A. Real or substantial relation
The executive orders at issue have a “real or substantial relation” to the public health crisis. The orders all aim at reducing the opportunities for the virus to spread. The limit on gatherings has a real and substantial relation to reducing the spread of COVID-19, since COVID-19 can spread easily in large groups, because respiratory droplets carrying the virus can spread up to six feet, with some studies showing they can spread even farther. (Decl. of Mitchell ¶ 15). Outbreaks in Virginia, Kentucky, Chicago, and Washington State have been linked to large gatherings. (Id. ¶ 22). Additionally, requirements for face coverings also reduce the chance that respiratory droplets containing the virus will infect others. (Id. ¶ 23). Finally, the Governor has taken these measures based on the advice and with the assistance of an advisory committee of eight individuals, all with either disease, public health, and/or emergency management experience, (id. ¶ 26), which further indicates that the Governor‘s measures are informed, based on science, and substantially related to the COVID-19 pandemic.
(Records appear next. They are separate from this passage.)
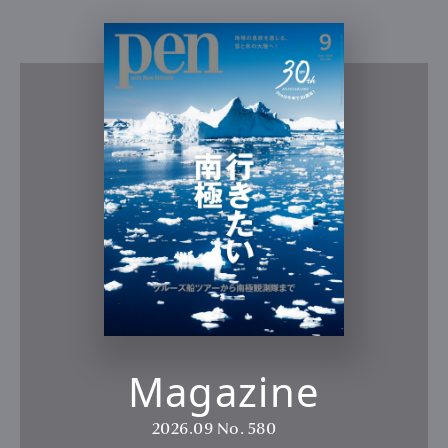
Magazine
2026.09
No. 580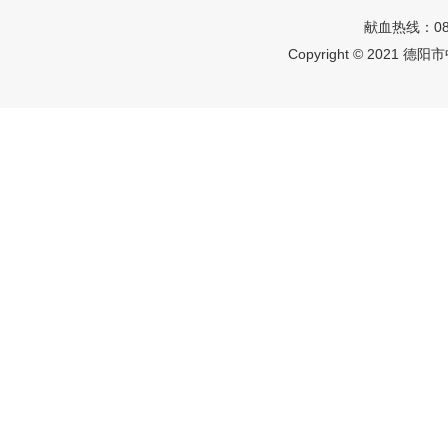
献血热线：08
Copyright © 2021 德阳市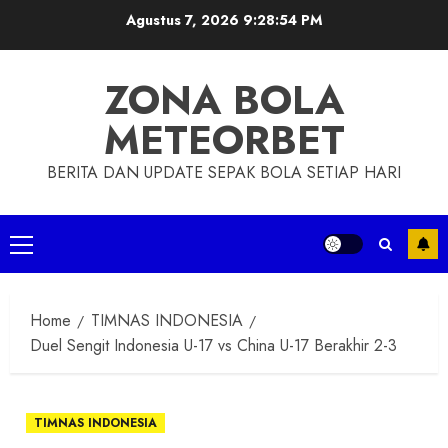
Skip
Agustus 7, 2026
9:28:55 PM
to
content
ZONA BOLA
METEORBET
BERITA DAN UPDATE SEPAK BOLA SETIAP HARI
Primary
Menu
Home
TIMNAS INDONESIA
Duel Sengit Indonesia U-17 vs China U-17 Berakhir 2-3
TIMNAS INDONESIA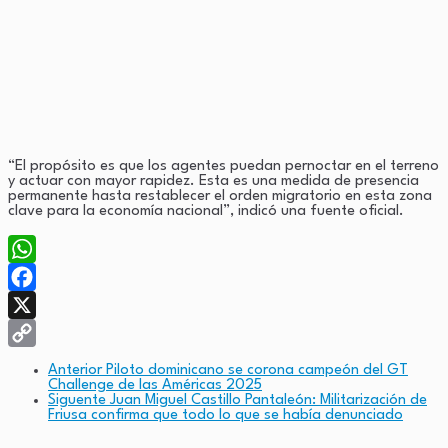
“El propósito es que los agentes puedan pernoctar en el terreno
y actuar con mayor rapidez. Esta es una medida de presencia
permanente hasta restablecer el orden migratorio en esta zona
clave para la economía nacional”, indicó una fuente oficial.
WhatsApp
Facebook
X
Copy
Anterior
Piloto dominicano se corona campeón del GT
Challenge de las Américas 2025
Link
Siguente
Juan Miguel Castillo Pantaleón: Militarización de
Friusa confirma que todo lo que se había denunciado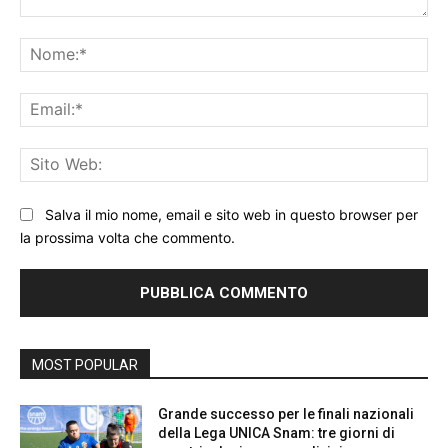
Commento:
No
Ema
Sit
We
Salva il mio nome, email e sito web in questo browser per
la prossima volta che commento.
MOST POPULAR
Grande successo per le finali nazionali
della Lega UNICA Snam: tre giorni di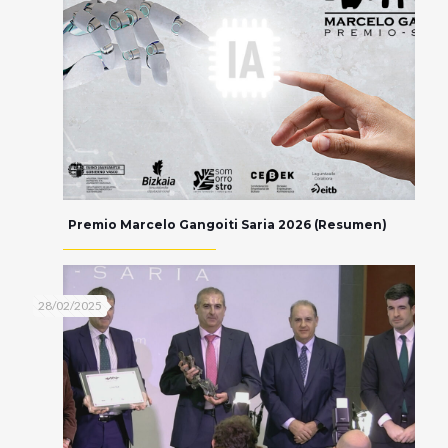
Premio Marcelo Gangoiti Saria 2026 (Resumen)
28/02/2025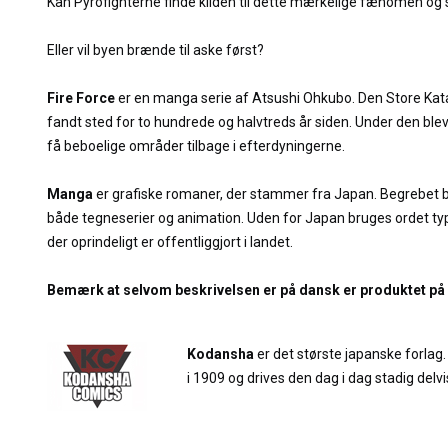
Kan Pyrofighterne finde kilden til dette mærkelige fænomen og
Eller vil byen brænde til aske først?
Fire Force
er en manga serie af Atsushi Ohkubo. Den Store Kat
fandt sted for to hundrede og halvtreds år siden. Under den ble
få beboelige områder tilbage i efterdyningerne.
Manga
er grafiske romaner, der stammer fra Japan. Begrebet bru
både tegneserier og animation. Uden for Japan bruges ordet typisk
der oprindeligt er offentliggjort i landet.
Bemærk at selvom beskrivelsen er på dansk er produktet på
Kodansha
er det største japanske forlag.
i 1909 og drives den dag i dag stadig delvi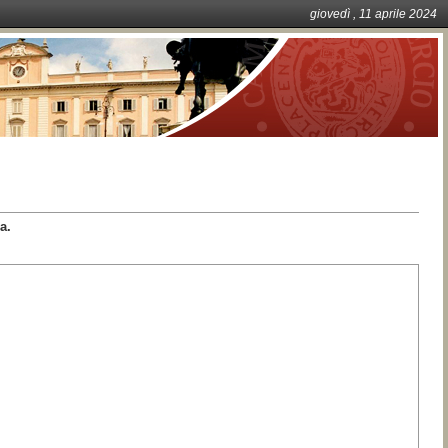
giovedì
, 11
aprile
2024
a.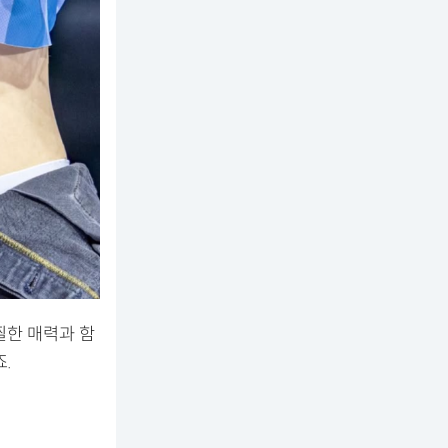
찔한 매력과 함
.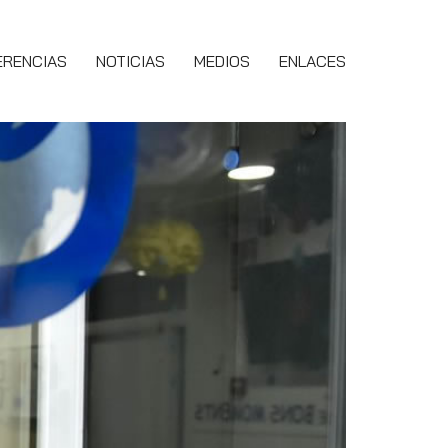
ERENCIAS
NOTICIAS
MEDIOS
ENLACES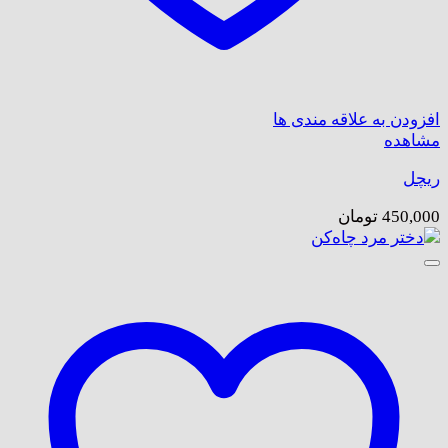
افزودن به علاقه مندی ها
مشاهده
ریچل
450,000
تومان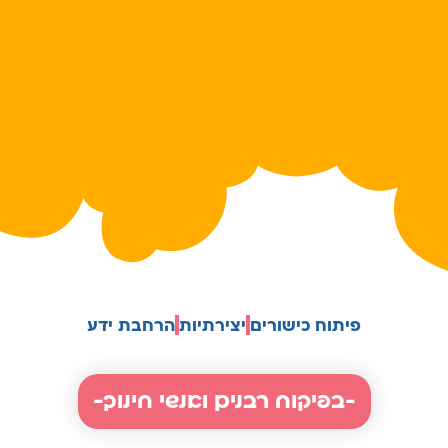
פיתוח כישורים
יצירתיות
הרחבת ידע
-בפיקוח רבנים ואנשי חינוך-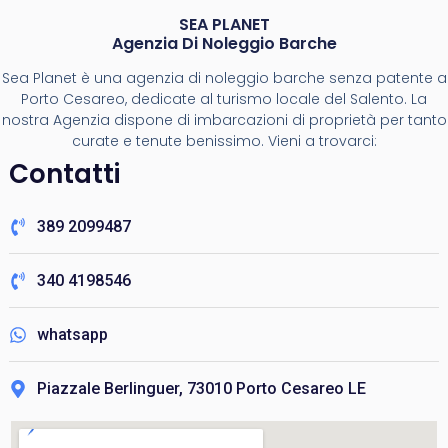
SEA PLANET
Agenzia Di Noleggio Barche
Sea Planet è una agenzia di noleggio barche senza patente a
Porto Cesareo, dedicate al turismo locale del Salento. La
nostra Agenzia dispone di imbarcazioni di proprietà per tanto
curate e tenute benissimo. Vieni a trovarci:
Contatti
389 2099487
340 4198546
whatsapp
Piazzale Berlinguer, 73010 Porto Cesareo LE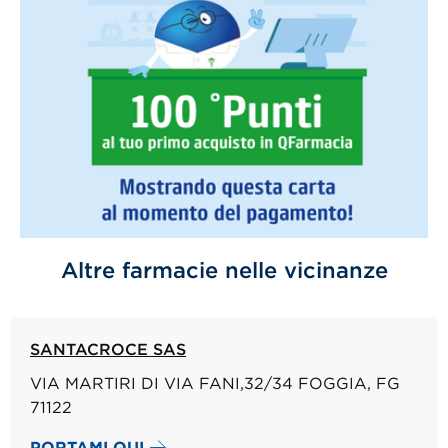
Altre farmacie nelle vicinanze
SANTACROCE SAS
VIA MARTIRI DI VIA FANI,32/34 FOGGIA, FG
71122
PORTAMI QUI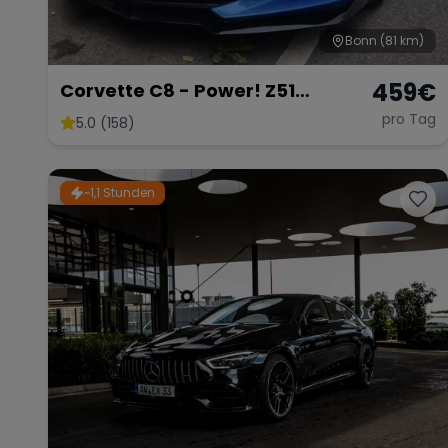
Bonn
(81 km)
459
€
Corvette C8 - Power! Z51
DIAMANT
pro Tag
5.0 (158)
~1,1 Stunden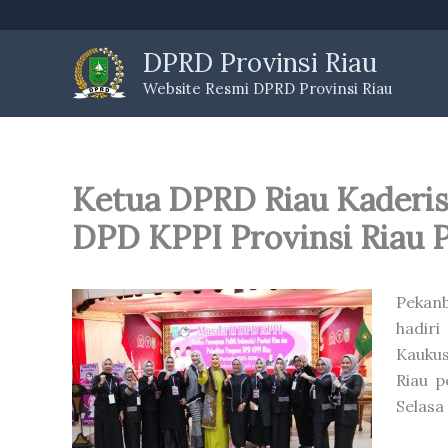
Skip
to
DPRD Provinsi Riau
content
Website Resmi DPRD Provinsi Riau
Ketua DPRD Riau Kaderis
DPD KPPI Provinsi Riau 
Pekan
hadir
Kaukus
Riau p
Selasa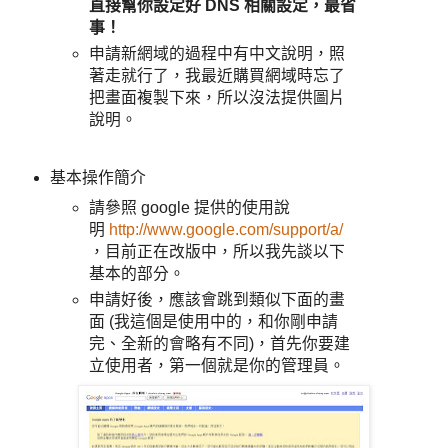
直接幫你設定好 DNS 相關設定，最省
事！
申請新網域的過程中有中文說明，照
著走就行了，我最近購買網域時忘了
把畫面複製下來，所以沒法提供圖片
說明。
基本操作簡介
請參照 google 提供的使用說
明
http://www.google.com/support/a/
，目前正在改版中，所以我先談以下
基本的部分。
申請好後，應該會跳到類似下面的畫
面 (我這個是使用中的，和你剛申請
完、全新的會略有不同)，首先你要建
立使用者，第一個就是你的管理員。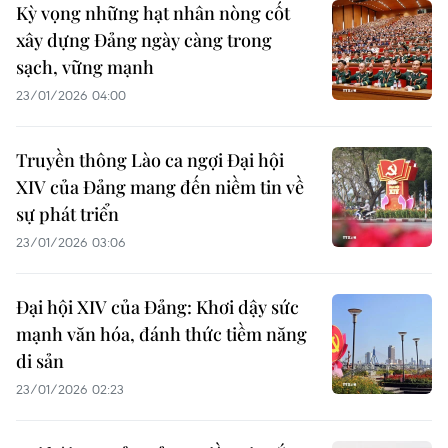
Kỳ vọng những hạt nhân nòng cốt
xây dựng Đảng ngày càng trong
sạch, vững mạnh
23/01/2026 04:00
Truyền thông Lào ca ngợi Đại hội
XIV của Đảng mang đến niềm tin về
sự phát triển
23/01/2026 03:06
Đại hội XIV của Đảng: Khơi dậy sức
mạnh văn hóa, đánh thức tiềm năng
di sản
23/01/2026 02:23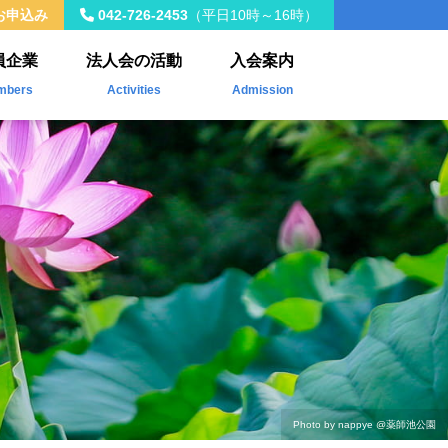
お申込み
042-726-2453
（平日10時～16時）
員企業
法人会の活動
入会案内
mbers
Activities
Admission
入会員
年間事業計画
載企業
税制改正
社会貢献活動
Kawasemi
ザ・青年タイムス
会員交流・研修会
Photo by nappye
@薬師池公園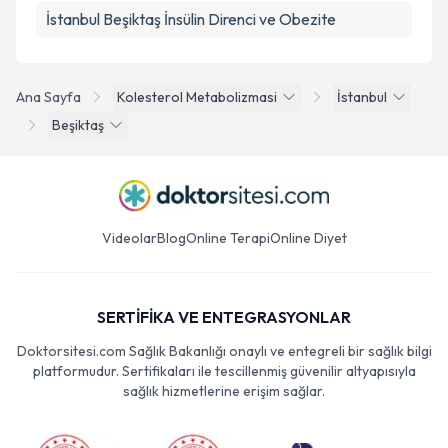
İstanbul Beşiktaş İnsülin Direnci ve Obezite
Ana Sayfa
Kolesterol Metabolizmasi
İstanbul
Beşiktaş
Videolar
Blog
Online Terapi
Online Diyet
SERTİFİKA VE ENTEGRASYONLAR
Doktorsitesi.com Sağlık Bakanlığı onaylı ve entegreli bir sağlık bilgi
platformudur. Sertifikaları ile tescillenmiş güvenilir altyapısıyla
sağlık hizmetlerine erişim sağlar.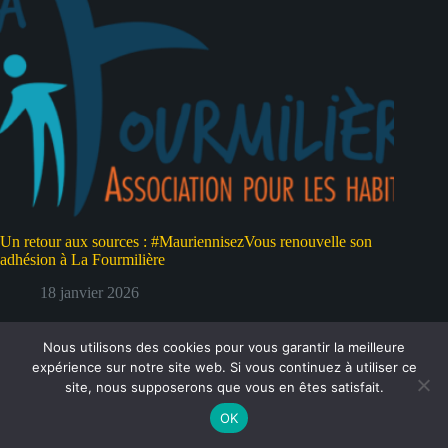
Un retour aux sources : #MauriennisezVous renouvelle son
adhésion à La Fourmilière
18 janvier 2026
Nous utilisons des cookies pour vous garantir la meilleure
expérience sur notre site web. Si vous continuez à utiliser ce
site, nous supposerons que vous en êtes satisfait.
OK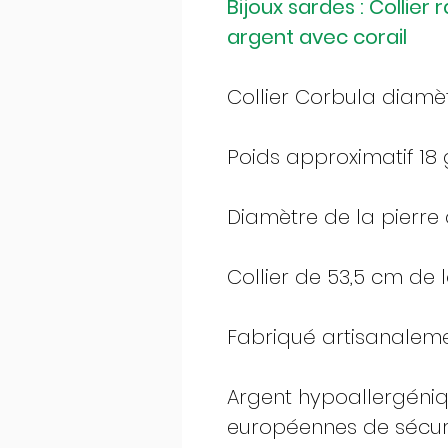
Bijoux sardes : Collie
argent avec corail
Collier Corbula diam
Poids approximatif 18 
Diamètre de la pierre 
Collier de 53,5 cm de 
Fabriqué artisanalemen
Argent hypoallergéni
européennes de sécur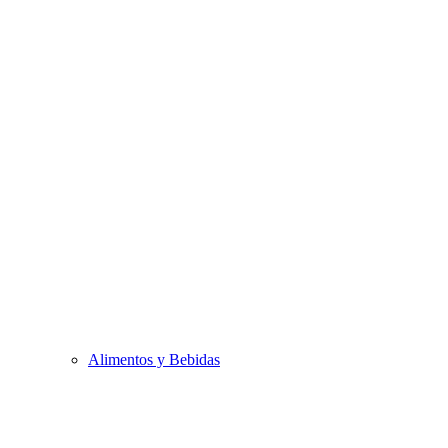
Alimentos y Bebidas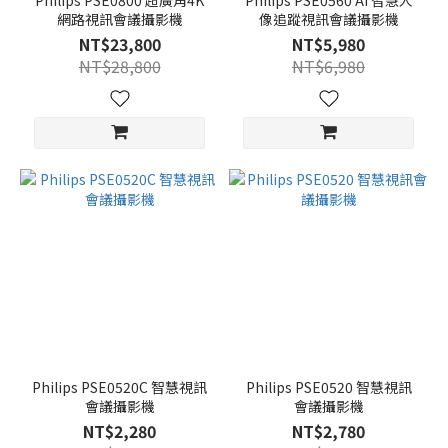
Philips PSE0800 超廣角4K
Philips PSE0560 AI 智慧人
網路視訊會議攝影機
像追蹤視訊會議攝影機
NT$23,800
NT$5,980
NT$28,800
NT$6,980
Philips PSE0520C 智慧視訊
Philips PSE0520 智慧視訊
會議攝影機
會議攝影機
NT$2,280
NT$2,780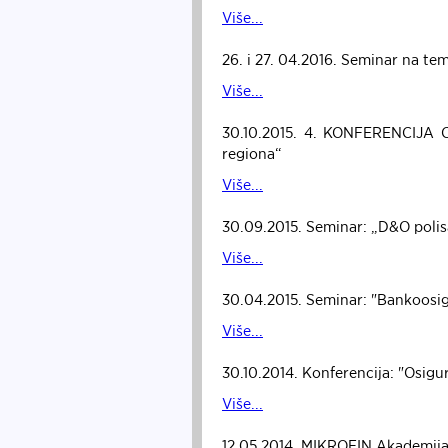
Više...
26. i 27. 04.2016. Seminar na tem
Više...
30.10.2015. 4. KONFERENCIJA CO
regiona“
Više...
30.09.2015. Seminar: „D&O polis
Više...
30.04.2015. Seminar: "Bankoosigu
Više...
30.10.2014. Konferencija: "Osigu
Više...
12.05.2014. MIKROFIN Akademij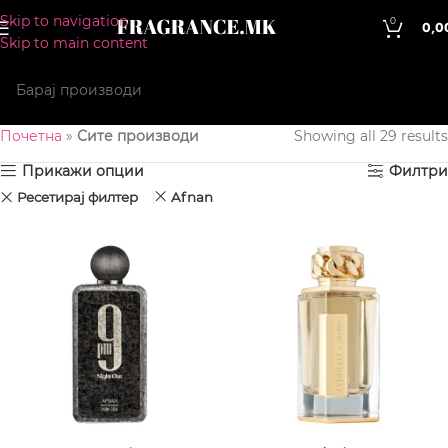
Skip to navigation
0
0,0
Skip to main content
Почетна
»
Сите производи
Showing all 29 results
Прикажи опции
Филтри
Ресетирај филтер
Afnan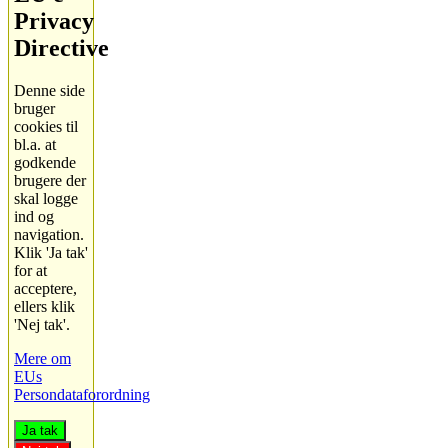
Privacy
Directive
Denne side
bruger
cookies til
bl.a. at
godkende
brugere der
skal logge
ind og
navigation.
Klik 'Ja tak'
for at
acceptere,
ellers klik
'Nej tak'.
Mere om
EUs
Persondataforordning
Ja tak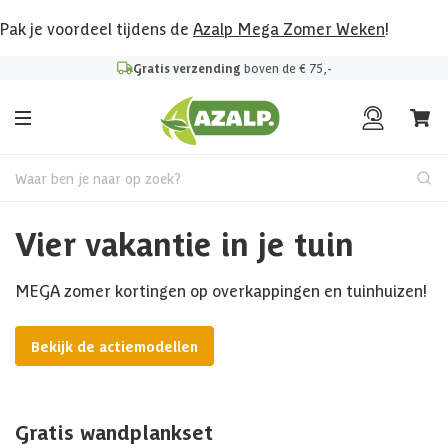
Pak je voordeel tijdens de
Azalp Mega Zomer Weken
!
Gratis verzending
boven de € 75,-
Waar ben je naar op zoek?
Vier vakantie in je tuin
MEGA zomer kortingen op overkappingen en tuinhuizen!
Bekijk de actiemodellen
Gratis wandplankset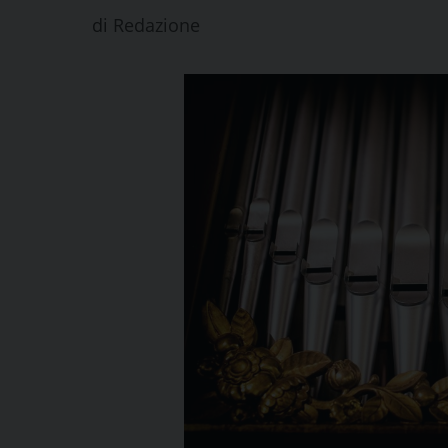
di
Redazione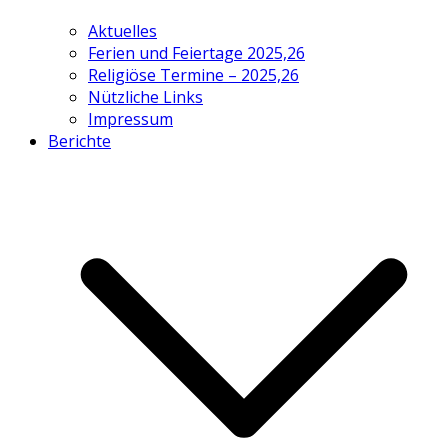
Aktuelles
Ferien und Feiertage 2025,26
Religiöse Termine – 2025,26
Nützliche Links
Impressum
Berichte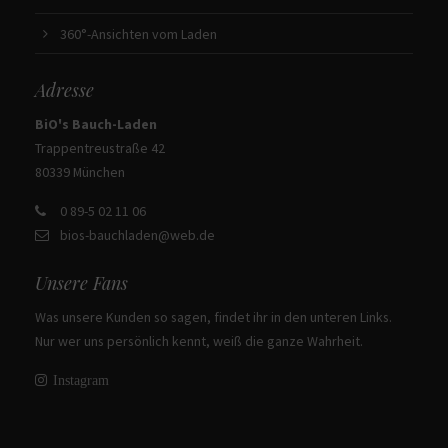
360°-Ansichten vom Laden
Adresse
BiO's Bauch-Laden
Trappentreustraße 42
80339 München
0 89-5 02 11 06
bios-bauchladen@web.de
Unsere Fans
Was unsere Kunden so sagen, findet ihr in den unteren Links.
Nur wer uns persönlich kennt, weiß die ganze Wahrheit.
Instagram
It is not clear if the plaintiffs argue that the orders lack a real and substantial relation to protecting public health, but they do dispute the defendants’ characterization of the severity of the COVID-19 outbreak and the need for such measures. Instead, they argue that COVID-19 has not caused extensive loss of life, as “the total number of Marylanders who, after nearly three months of the virus being in the State, have succumbed to the disease is far less than those who have died even this year from the annual flu or possibly from the effects of being under the stay-in home lock-down orders from suicide and overdoses,” and that the state‘s projections regarding COVID-19 have been wrong. (Reply at 5). But even if these assertions were true,16 the plaintiffs ignore the likelihood that the restrictions that were put in place reduced the number of deaths and serious disability the State has experienced. The plaintiffs reject the Governor‘s consideration of projections for cases outside of Maryland, but that ignores the fact that the first three Maryland cases were travel related, (Decl. of Mitchell ¶ 33), indicating COVID-19 data outside of Maryland is relevant to the public health and safety of Maryland residents. This is further supported by the fact that the outbreak originated in China and has now spread across the world, causing over 320,623 reported deaths so far. Mapping the Worldwide Spread of Coronavirus, Wash. Post, https://www.washingtonpost.com/graphics/2020/world/mapping-spread-new-coronavirus/?itid=sf_coronavirus (last updated May 19, 2020). Additionally, the Governor‘s executive orders, including the gradual easing of restrictions based on COVID-19 data, are in line with the federal government‘s Guidelines for Opening Up America Again. See Opening Up America Again, https://www.whitehouse.gov/openingamerica/ (last accessed May 19, 2020).17
B. Constitutional rights19
As to whether the orders are “beyond all question, a plain, palpable invasion of rights secured by the fundamental law,” for the reasons stated below, the court finds that the plaintiffs have not shown a likelihood of success on the merits.
1. Free Exercise
The plaintiffs argue that the prohibition on gatherings of over ten people infringes on their right to free exercise of religion under the
The free exercise clause does not require the government “to exempt religious practices from a ‘valid and neutral law of general applicability.‘” Liberty Univ., Inc. v. Lew, 733 F.3d 72, 99 (4th Cir. 2013) (quoting Smith, 494 U.S. at 879); see also Prince v. Massachusetts, 321 U.S. 158, 166-67 (1944) (“The right to practice religion freely does not include liberty to expose the community . . . to communicable disease[.]“). “A law is considered neutral if it proscribes conduct without regard to whether that conduct is religiously motivated or not.” Hines v. S.C. Dep‘t of Corr., 148 F.3d 353, 357 (4th Cir. 1998). Alternatively, a law is not neutral if it targets conduct because of its religious motivation, which may be shown through a lack of facial neutrality, evidence about the purpose of the law, or the effect of the law in operation. Lukumi, 508 U.S. at 534-35. As to general applicability, “[a]ll laws are selective to some extent, but categories of selection are of paramount concern when a law has the incidental effect of burdening religious practice.” Id. at 542. The government cannot in a selective manner only impose burdens on conduct motivated by religious belief. Id. at 543. This might be shown when the law is underinclusive, such that it fails to prohibit secular conduct that also endangers the interests the law is meant to promote. Id.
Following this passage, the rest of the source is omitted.